Indian telecom company Bharti Airtel signs definitive agreements to buy the African operations of Zain, in a deal backed by $7.5 billion in debt financing provided by a host of banks led by Standard Chartered and Barclays.

Indian telecommunications company Bharti Airtel and the Bahrain-based Zain group have signed definitive agreements for Bharti to buy most of Zain's operations in Africa at an enterprise value of $10.7 billion.

The deal, which was first announced in February, has moved very quickly from the drawing board to completion of due diligence and signing of definitive deal documentation, which happened in Amsterdam on Tuesday. The agreed price of $10.7 billion comprises an equity value of $9 billion with the balance being debt on the books of Zain Africa. The $9 billion will be paid in two tranches: $8.3 billion on closing and $700 million one year from closing.

Bharti is buying Zain's businesses across 15 countries in Africa, which currently serve 42 million customers. Zain is the market leader in 10 of these countries and ranks second in four. The Ebitda attributable to the businesses that Bharti is buying was $958 million for the past financial year. With the deal Bharti expands its footprint to Burkina Faso, Chad, Congo Brazzaville, Democratic Republic of Congo, Gabon, Ghana, Kenya, Malawi, Madagascar, Niger, Nigeria, Sierra Leone, Tanzania, Uganda and Zambia. Bharti is not buying Zain's 31% stake in Wana Telecom in Morocco or its operations in Sudan.

After the deal, Bharti's customer base will increase to 179 million across 18 countries. Bharti launched mobile services in India in 1995 and in Sri Lanka in 2009 and acquired Warid Telecom in Bangladesh in January 2010. Singapore Telecommunications owns around one-third of Bharti's equity.

Zain will continue to serve 28 million customers across the Middle East and in the African countries it is not selling to Bharti. It said it will use the money it receives to repay a $4 billion revolving credit facility and said, subject to shareholder approval, it will distribute a large part of the balance to shareholders in the form of dividends.

"This agreement is a landmark for the global telecom industry and a game changer for Bharti Airtel," Sunil Mittal, chairman and managing director or Bharti Airtel, said in a National Stock Exchange filing. "The extremely tight time lines and the enormity of the task posed a real challenge.
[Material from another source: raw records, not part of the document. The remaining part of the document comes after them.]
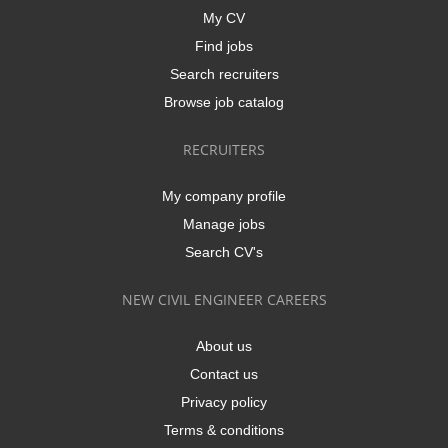
My CV
Find jobs
Search recruiters
Browse job catalog
RECRUITERS
My company profile
Manage jobs
Search CV's
NEW CIVIL ENGINEER CAREERS
About us
Contact us
Privacy policy
Terms & conditions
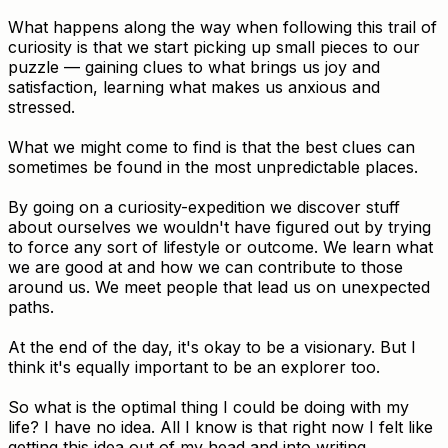
What happens along the way when following this trail of
curiosity is that we start picking up small pieces to our
puzzle — gaining clues to what brings us joy and
satisfaction, learning what makes us anxious and
stressed.
What we might come to find is that the best clues can
sometimes be found in the most unpredictable places.
By going on a curiosity-expedition we discover stuff
about ourselves we wouldn't have figured out by trying
to force any sort of lifestyle or outcome. We learn what
we are good at and how we can contribute to those
around us. We meet people that lead us on unexpected
paths.
At the end of the day, it's okay to be a visionary. But I
think it's equally important to be an explorer too.
So what is the optimal thing I could be doing with my
life? I have no idea. All I know is that right now I felt like
getting this idea out of my head and into writing.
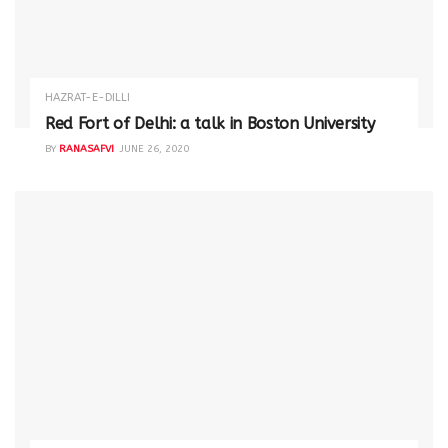
HAZRAT-E-DILLI
Red Fort of Delhi: a talk in Boston University
BY
RANASAFVI
JUNE 26, 2020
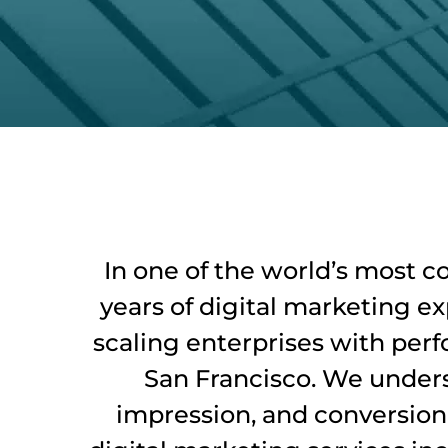
In one of the world’s most c
years of digital marketing e
scaling enterprises with perf
San Francisco. We unders
impression, and conversion c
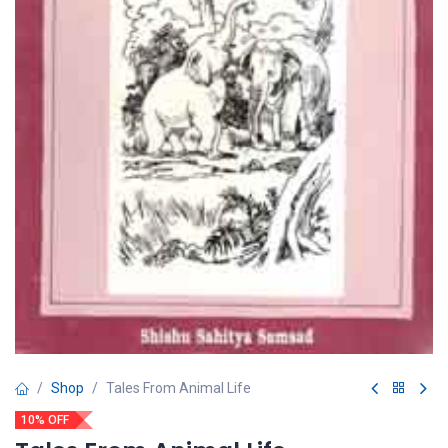
Shop
Tales From Animal Life
10% OFF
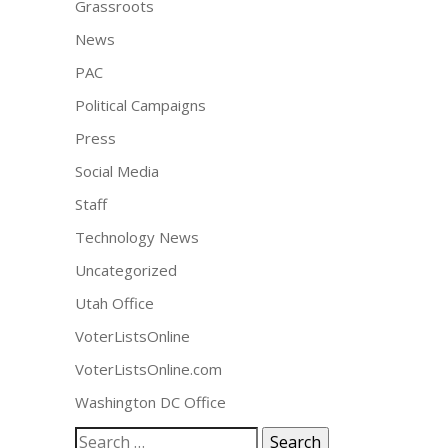
Grassroots
News
PAC
Political Campaigns
Press
Social Media
Staff
Technology News
Uncategorized
Utah Office
VoterListsOnline
VoterListsOnline.com
Washington DC Office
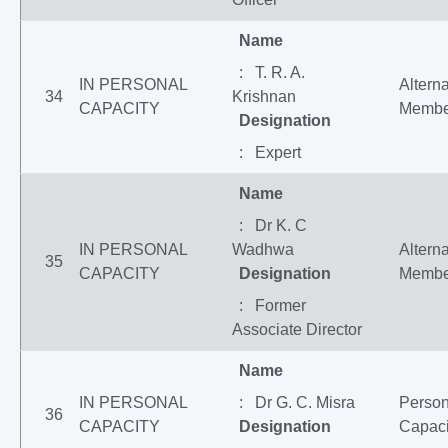
Name
: T. R. A.
IN PERSONAL
Altern
34
Krishnan
CAPACITY
Membe
Designation
: Expert
Name
: Dr K. C
IN PERSONAL
Wadhwa
Altern
35
CAPACITY
Designation
Membe
: Former
Associate Director
Name
IN PERSONAL
: Dr G. C. Misra
Person
36
CAPACITY
Designation
Capaci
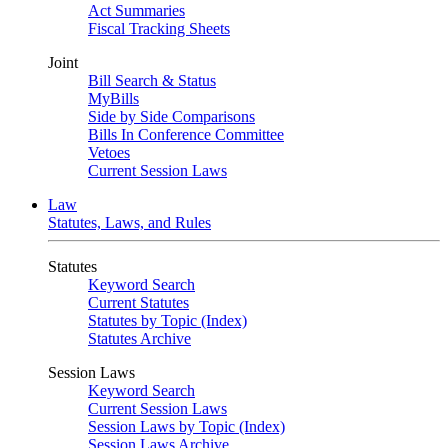
Act Summaries
Fiscal Tracking Sheets
Joint
Bill Search & Status
MyBills
Side by Side Comparisons
Bills In Conference Committee
Vetoes
Current Session Laws
Law
Statutes, Laws, and Rules
Statutes
Keyword Search
Current Statutes
Statutes by Topic (Index)
Statutes Archive
Session Laws
Keyword Search
Current Session Laws
Session Laws by Topic (Index)
Session Laws Archive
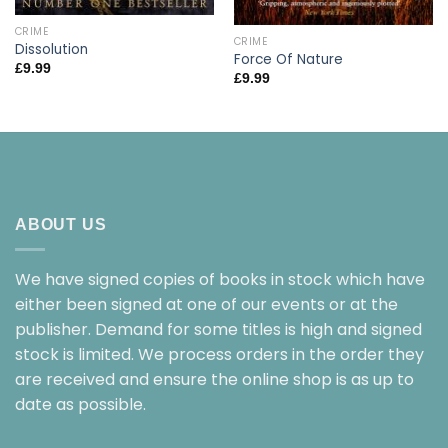
CRIME
CRIME
Dissolution
Force Of Nature
£
9.99
£
9.99
ABOUT US
We have signed copies of books in stock which have
either been signed at one of our events or at the
publisher. Demand for some titles is high and signed
stock is limited. We process orders in the order they
are received and ensure the online shop is as up to
date as possible.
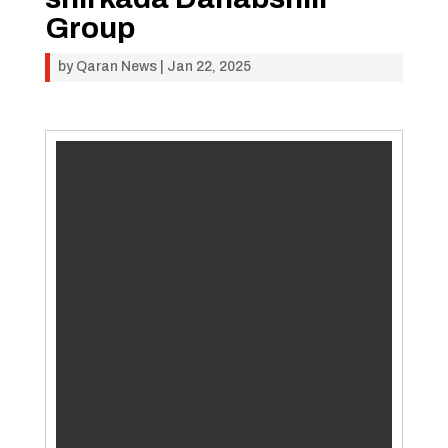
Group
by
Qaran News
|
Jan 22, 2025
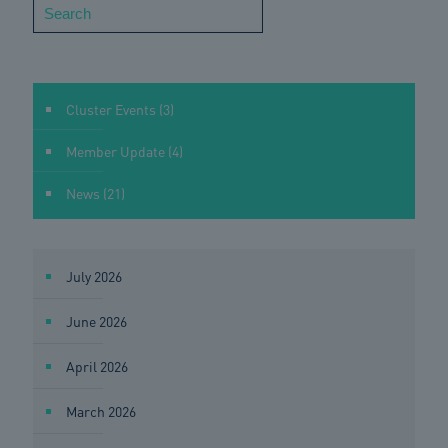
Search
Cluster Events
(3)
Member Update
(4)
News
(21)
July 2026
June 2026
April 2026
March 2026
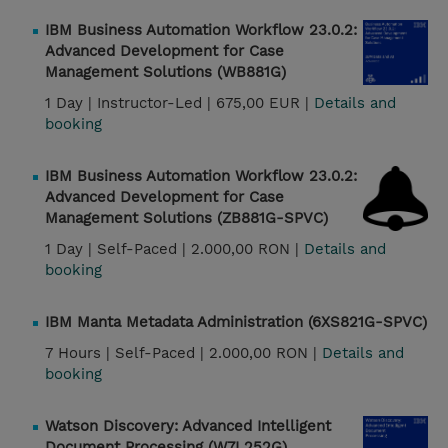
IBM Business Automation Workflow 23.0.2:
Advanced Development for Case
Management Solutions (WB881G)
1 Day |
Instructor-Led |
675,00 EUR |
Details and
booking
IBM Business Automation Workflow 23.0.2:
Advanced Development for Case
Management Solutions (ZB881G-SPVC)
1 Day |
Self-Paced |
2.000,00 RON |
Details and
booking
IBM Manta Metadata Administration (6XS821G-SPVC)
7 Hours |
Self-Paced |
2.000,00 RON |
Details and
booking
Watson Discovery: Advanced Intelligent
Document Processing (W7L252G)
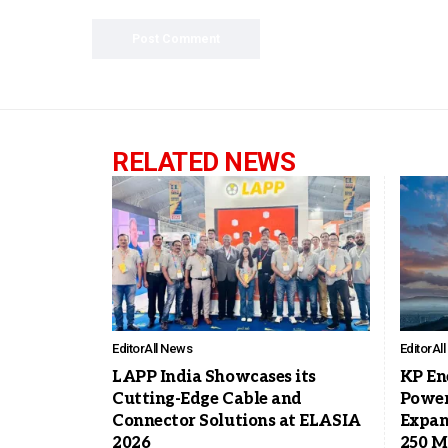
RELATED NEWS
Editor
All News
Editor
Al
LAPP India Showcases its
KP En
Cutting-Edge Cable and
Power
Connector Solutions at ELASIA
Expan
2026
250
Bharti was able to achieve this important milestone through much hard work and support from SingTel and the external advisers."  

Bharti announced earlier in March that it had tied up the entire financing requirement of $8.3 billion required on closing. The company has raised $7.5 billion of debt financing from a long list of mandated lead arrangers: Standard Chartered Bank, Barclays Bank, State Bank of India (SBI), ANZ, BNP, Bank of America Merrill Lynch, Credit Agricole, DBS, HSBC, Bank of Tokyo Mitsubishi UFJ and Sumitomo Mitsui Banking Corporation. SBI has also committed the rupee equivalent of $1 billion to Bharti to cover any transaction costs.

On the advisory side too, a number of firms stand to book hefty fees on the M&A deal: Standard Chartered Bank as lead adviser; Barclays Capital as joint lead adviser; SBI as lead onshore adviser; and Kuwait-based firm Global Investment House KSCC as regional financial adviser to Bharti on the deal.

On the sell-side, UBS was lead financial adviser to Zain with BNP Paribas as co-adviser.